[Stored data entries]
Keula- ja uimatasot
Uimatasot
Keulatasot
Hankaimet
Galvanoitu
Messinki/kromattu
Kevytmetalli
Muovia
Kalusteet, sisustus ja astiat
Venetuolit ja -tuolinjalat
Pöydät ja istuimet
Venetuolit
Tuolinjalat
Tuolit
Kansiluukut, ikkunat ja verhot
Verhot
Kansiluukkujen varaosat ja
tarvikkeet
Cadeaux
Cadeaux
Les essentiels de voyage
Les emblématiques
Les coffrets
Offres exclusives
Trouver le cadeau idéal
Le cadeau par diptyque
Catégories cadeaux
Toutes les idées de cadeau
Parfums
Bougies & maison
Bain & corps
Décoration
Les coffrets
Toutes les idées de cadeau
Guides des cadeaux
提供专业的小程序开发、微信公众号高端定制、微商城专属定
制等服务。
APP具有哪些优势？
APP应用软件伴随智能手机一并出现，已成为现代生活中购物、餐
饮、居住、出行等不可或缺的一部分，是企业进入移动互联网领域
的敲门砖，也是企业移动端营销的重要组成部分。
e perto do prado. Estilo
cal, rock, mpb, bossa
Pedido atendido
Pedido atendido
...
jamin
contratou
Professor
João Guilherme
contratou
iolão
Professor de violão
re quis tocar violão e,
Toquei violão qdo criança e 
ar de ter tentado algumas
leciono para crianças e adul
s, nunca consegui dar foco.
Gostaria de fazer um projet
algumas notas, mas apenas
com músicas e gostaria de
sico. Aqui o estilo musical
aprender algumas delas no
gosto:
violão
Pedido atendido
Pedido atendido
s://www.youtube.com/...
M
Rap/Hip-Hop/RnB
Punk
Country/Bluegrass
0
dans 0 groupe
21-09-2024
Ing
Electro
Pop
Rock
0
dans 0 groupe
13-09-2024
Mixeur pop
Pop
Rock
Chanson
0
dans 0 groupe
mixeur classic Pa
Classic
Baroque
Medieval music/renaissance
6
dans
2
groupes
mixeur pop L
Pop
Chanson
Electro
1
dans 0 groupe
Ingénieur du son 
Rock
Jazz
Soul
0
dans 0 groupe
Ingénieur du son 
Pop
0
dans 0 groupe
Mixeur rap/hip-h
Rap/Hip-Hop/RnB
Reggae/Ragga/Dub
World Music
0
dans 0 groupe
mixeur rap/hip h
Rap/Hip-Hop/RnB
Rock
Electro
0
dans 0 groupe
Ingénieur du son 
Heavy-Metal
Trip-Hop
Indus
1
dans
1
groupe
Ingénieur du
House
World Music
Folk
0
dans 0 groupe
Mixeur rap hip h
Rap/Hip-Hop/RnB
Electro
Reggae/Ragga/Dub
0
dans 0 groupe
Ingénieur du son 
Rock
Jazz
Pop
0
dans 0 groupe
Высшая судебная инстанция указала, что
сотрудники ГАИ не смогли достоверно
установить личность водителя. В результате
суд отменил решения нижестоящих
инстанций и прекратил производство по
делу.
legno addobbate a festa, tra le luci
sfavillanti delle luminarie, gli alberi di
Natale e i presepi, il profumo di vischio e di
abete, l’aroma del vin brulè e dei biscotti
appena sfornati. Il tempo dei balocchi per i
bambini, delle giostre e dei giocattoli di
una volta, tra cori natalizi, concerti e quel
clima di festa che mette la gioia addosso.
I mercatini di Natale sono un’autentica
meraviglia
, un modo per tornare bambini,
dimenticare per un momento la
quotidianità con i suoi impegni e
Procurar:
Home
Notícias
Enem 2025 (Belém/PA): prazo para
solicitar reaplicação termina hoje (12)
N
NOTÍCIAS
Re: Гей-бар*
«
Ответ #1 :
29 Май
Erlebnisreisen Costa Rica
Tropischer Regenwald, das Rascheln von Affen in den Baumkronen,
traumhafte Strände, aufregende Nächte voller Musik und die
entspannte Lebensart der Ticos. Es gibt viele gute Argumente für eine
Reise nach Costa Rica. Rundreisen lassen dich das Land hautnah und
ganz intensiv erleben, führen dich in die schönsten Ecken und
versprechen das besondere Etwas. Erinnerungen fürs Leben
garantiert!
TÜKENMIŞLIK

:: Task objective ::
Report back every line of the entries in which "algumas" occurs.

:: Expected output ::
ar de ter tentado algumas
algumas notas, mas apenas
aprender algumas delas no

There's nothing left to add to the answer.